▶ **Your instructions**
Copy each line of the records that contains the word "Second".

▶ **Information provided**
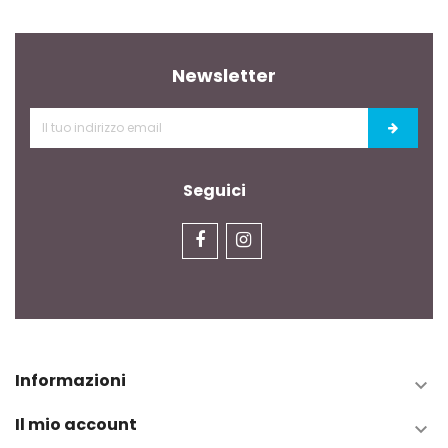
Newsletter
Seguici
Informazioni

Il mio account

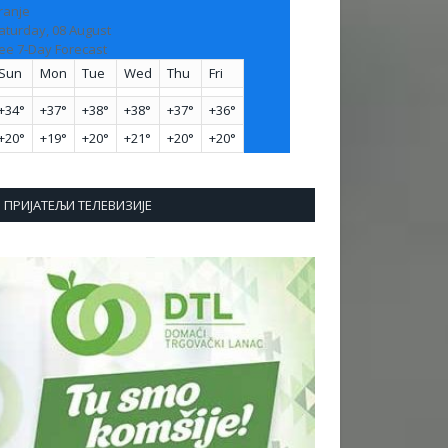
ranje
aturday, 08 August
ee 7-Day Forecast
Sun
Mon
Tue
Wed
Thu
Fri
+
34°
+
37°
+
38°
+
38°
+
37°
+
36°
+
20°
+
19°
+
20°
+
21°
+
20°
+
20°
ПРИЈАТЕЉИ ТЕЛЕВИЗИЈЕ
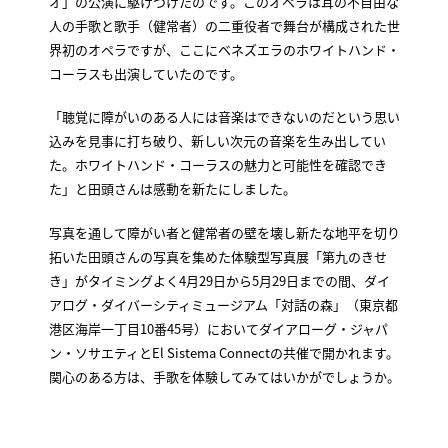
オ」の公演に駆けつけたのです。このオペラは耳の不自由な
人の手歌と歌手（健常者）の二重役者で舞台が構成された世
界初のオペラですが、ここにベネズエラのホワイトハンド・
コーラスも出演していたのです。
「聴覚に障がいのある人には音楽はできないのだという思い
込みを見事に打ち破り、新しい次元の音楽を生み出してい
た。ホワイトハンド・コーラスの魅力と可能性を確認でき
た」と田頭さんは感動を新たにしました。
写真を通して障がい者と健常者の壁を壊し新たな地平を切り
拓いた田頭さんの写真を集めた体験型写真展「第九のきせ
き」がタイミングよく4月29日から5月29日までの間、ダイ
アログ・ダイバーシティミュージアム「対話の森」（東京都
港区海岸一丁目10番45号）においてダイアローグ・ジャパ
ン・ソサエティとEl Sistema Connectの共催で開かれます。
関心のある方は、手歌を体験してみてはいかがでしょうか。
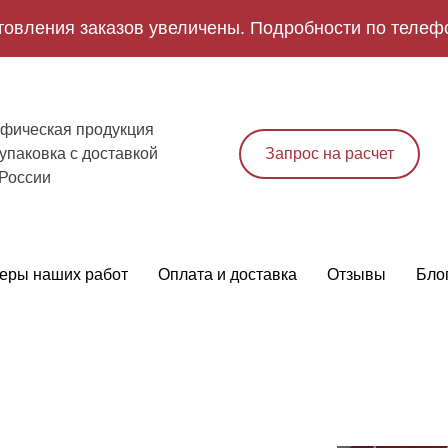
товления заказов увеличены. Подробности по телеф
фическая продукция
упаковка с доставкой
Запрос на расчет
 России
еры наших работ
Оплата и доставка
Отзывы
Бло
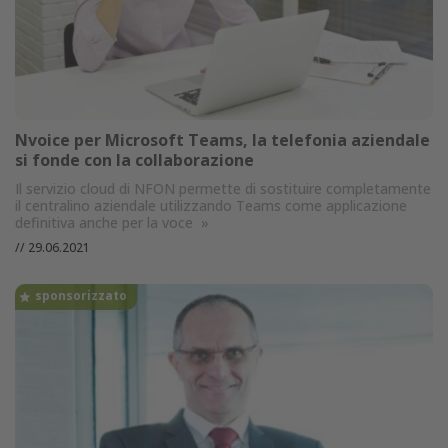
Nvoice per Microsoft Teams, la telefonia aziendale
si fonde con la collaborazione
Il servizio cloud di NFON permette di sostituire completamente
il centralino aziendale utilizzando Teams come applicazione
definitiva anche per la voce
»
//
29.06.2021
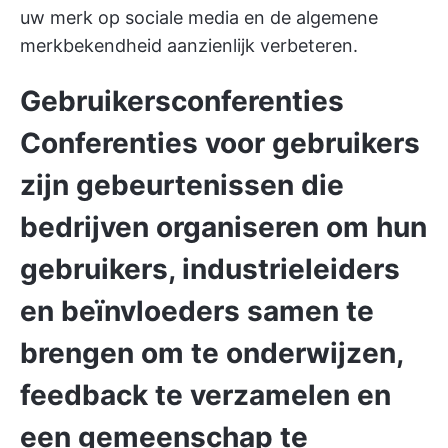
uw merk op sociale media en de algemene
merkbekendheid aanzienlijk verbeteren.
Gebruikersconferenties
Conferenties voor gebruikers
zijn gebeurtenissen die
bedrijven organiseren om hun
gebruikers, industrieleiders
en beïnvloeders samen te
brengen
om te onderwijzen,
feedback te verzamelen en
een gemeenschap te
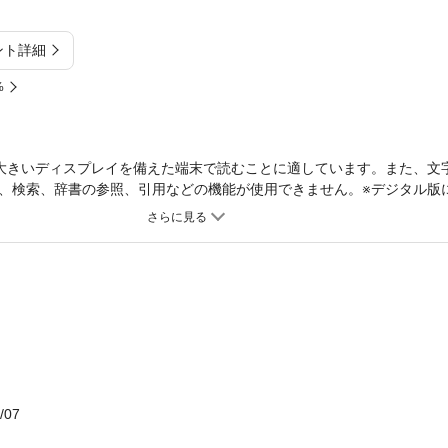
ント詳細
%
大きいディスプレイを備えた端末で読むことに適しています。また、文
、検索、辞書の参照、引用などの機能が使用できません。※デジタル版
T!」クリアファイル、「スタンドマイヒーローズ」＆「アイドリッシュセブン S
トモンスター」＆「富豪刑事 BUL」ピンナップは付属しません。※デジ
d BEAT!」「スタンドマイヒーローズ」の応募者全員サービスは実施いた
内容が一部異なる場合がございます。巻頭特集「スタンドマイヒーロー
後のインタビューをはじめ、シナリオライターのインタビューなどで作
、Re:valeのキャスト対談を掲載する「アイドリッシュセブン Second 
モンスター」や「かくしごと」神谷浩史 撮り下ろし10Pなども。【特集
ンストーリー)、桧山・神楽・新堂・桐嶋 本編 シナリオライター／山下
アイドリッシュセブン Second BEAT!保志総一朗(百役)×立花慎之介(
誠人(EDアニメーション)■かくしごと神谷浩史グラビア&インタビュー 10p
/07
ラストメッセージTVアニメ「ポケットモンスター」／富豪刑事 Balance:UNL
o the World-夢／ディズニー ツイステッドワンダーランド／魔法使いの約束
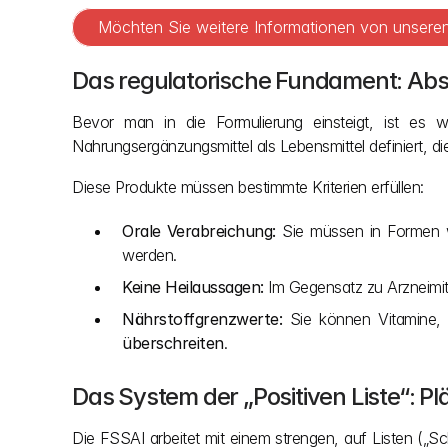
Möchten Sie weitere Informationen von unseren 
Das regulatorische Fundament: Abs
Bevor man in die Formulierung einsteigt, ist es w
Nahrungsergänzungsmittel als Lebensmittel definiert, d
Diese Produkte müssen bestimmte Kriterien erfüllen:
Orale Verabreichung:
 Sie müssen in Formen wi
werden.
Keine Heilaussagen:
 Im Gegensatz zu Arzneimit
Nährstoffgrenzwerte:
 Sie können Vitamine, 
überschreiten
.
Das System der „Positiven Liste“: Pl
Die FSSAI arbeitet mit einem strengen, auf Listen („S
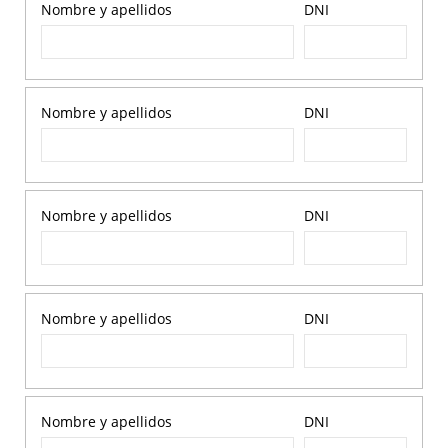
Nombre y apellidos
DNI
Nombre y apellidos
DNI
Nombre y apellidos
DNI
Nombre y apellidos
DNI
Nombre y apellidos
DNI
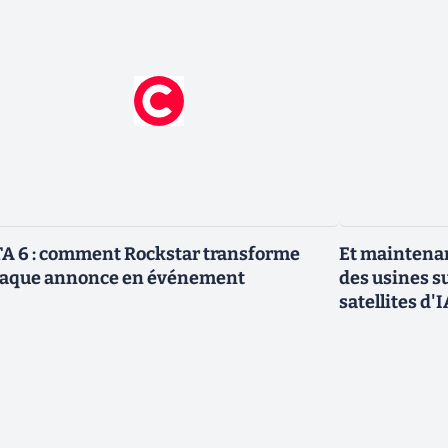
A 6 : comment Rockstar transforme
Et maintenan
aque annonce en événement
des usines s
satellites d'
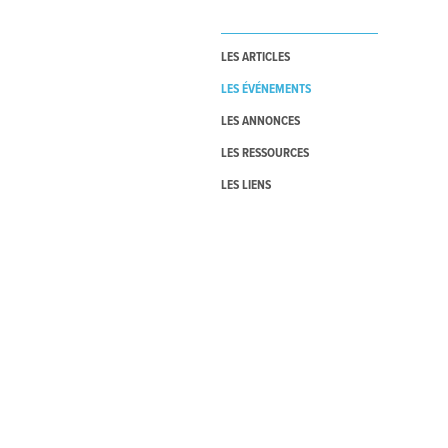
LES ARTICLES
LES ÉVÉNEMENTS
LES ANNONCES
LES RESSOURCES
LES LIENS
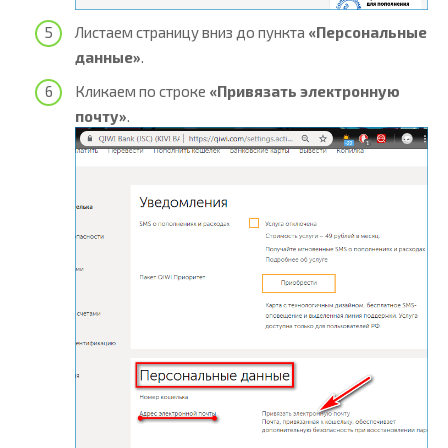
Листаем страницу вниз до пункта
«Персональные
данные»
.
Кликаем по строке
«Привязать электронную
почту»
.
--
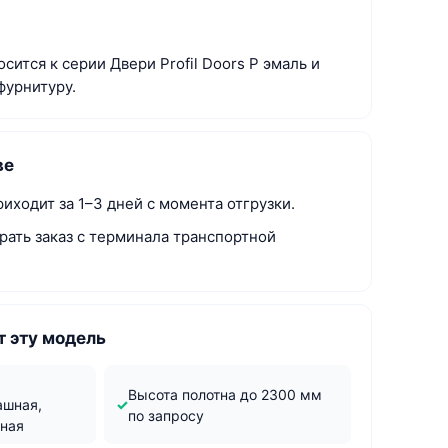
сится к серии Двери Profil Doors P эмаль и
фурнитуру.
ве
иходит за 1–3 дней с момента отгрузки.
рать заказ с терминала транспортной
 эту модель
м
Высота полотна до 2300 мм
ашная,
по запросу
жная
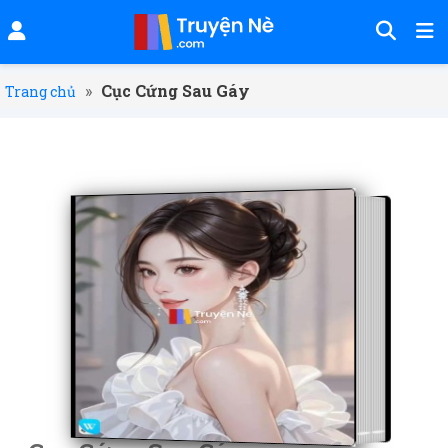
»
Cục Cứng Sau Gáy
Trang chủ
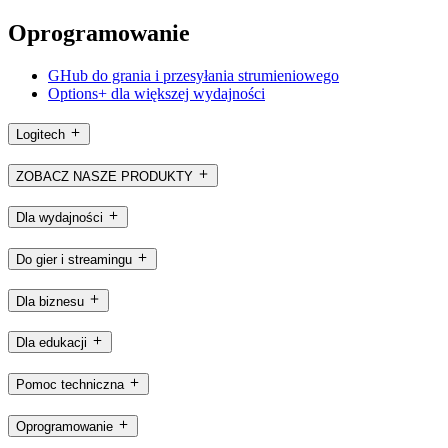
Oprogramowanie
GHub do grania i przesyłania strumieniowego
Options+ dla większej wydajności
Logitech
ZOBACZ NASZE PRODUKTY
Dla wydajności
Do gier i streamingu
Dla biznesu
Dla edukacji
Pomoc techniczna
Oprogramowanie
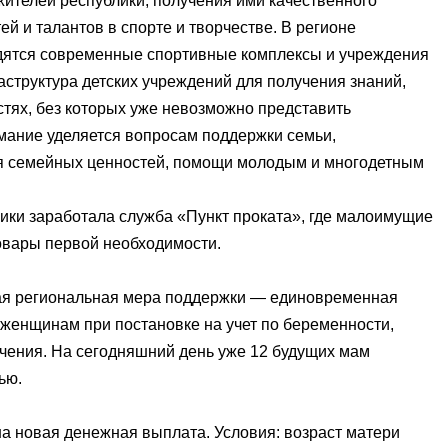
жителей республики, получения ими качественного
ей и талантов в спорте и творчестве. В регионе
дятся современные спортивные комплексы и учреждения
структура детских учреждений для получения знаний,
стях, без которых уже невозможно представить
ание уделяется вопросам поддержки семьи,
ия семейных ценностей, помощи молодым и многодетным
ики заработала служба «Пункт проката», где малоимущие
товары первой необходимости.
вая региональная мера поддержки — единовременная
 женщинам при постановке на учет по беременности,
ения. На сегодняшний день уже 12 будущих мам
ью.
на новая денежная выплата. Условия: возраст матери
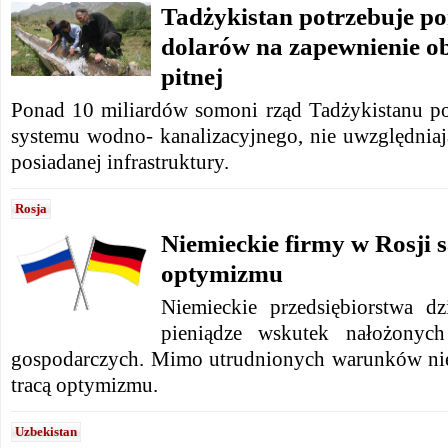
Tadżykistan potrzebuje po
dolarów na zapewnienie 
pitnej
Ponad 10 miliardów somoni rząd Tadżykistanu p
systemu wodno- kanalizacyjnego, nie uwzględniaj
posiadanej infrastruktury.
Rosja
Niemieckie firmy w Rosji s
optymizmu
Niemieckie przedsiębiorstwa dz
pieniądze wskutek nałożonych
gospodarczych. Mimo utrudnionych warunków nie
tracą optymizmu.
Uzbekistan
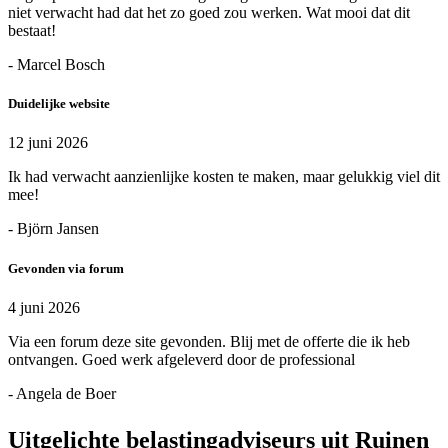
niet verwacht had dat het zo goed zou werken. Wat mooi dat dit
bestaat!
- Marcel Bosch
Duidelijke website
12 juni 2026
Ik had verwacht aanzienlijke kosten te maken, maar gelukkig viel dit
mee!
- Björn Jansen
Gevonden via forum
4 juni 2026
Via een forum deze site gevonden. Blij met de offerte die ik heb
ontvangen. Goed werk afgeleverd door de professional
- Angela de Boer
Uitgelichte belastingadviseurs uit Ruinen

▶ **Answer to the problem**
、Re:valeのキャスト対談を掲載する「アイドリッシュセブン Second 
アイドリッシュセブン Second BEAT!保志総一朗(百役)×立花慎之介(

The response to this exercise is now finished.